» Exercise prompt
Lines from the one containing "pravoslavnaya_gimnaziya@mail.ru" through the last one in the data below: write them out word for word, and only them.

(Collected data)
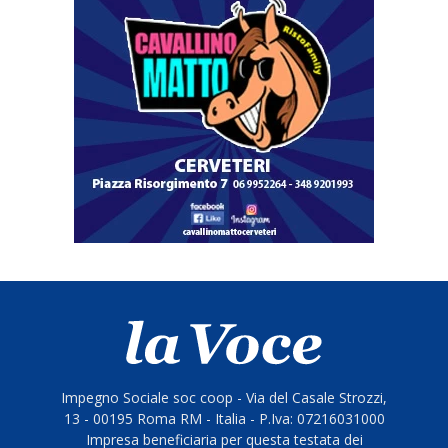
Impegno Sociale soc coop - Via del Casale Strozzi,
13 - 00195 Roma RM - Italia - P.Iva: 07216031000
Impresa beneficiaria per questa testata dei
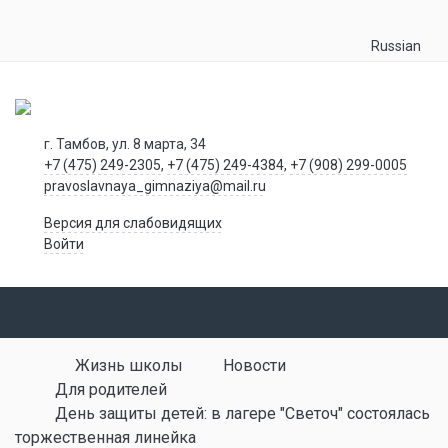
Russian
г. Тамбов, ул. 8 марта, 34
+7 (475) 249-2305
,
+7 (475) 249-4384
,
+7 (908) 299-0005
pravoslavnaya_gimnaziya@mail.ru
Версия для слабовидящих
Войти
Жизнь школы
Новости
Для родителей
День защиты детей: в лагере "Светоч" состоялась
торжественная линейка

» Answer space
pravoslavnaya_gimnaziya@mail.ru
Версия для слабовидящих
Войти
Жизнь школы
Новости
Для родителей
День защиты детей: в лагере "Светоч" состоялась
торжественная линейка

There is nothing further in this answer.